Saved entries
——————————

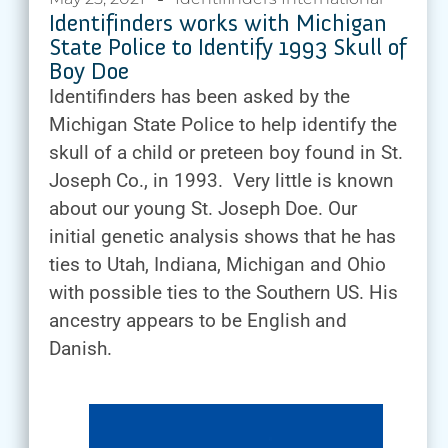
Identifinders works with Michigan
State Police to Identify 1993 Skull of
Boy Doe
Identifinders has been asked by the
Michigan State Police to help identify the
skull of a child or preteen boy found in St.
Joseph Co., in 1993. Very little is known
about our young St. Joseph Doe. Our
initial genetic analysis shows that he has
ties to Utah, Indiana, Michigan and Ohio
with possible ties to the Southern US. His
ancestry appears to be English and
Danish.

——————————

INSTRUCTIONS FOR THE TASK
From the first line to the last, retype the data exactly, without images.

EXERCISE ANSWER
Identifinders works with Michigan
State Police to Identify 1993 Skull of
Boy Doe
Identifinders has been asked by the
Michigan State Police to help identify the
skull of a child or preteen boy found in St.
Joseph Co., in 1993. Very little is known
about our young St. Joseph Doe. Our
initial genetic analysis shows that he has
ties to Utah, Indiana, Michigan and Ohio
with possible ties to the Southern US. His
ancestry appears to be English and
Danish.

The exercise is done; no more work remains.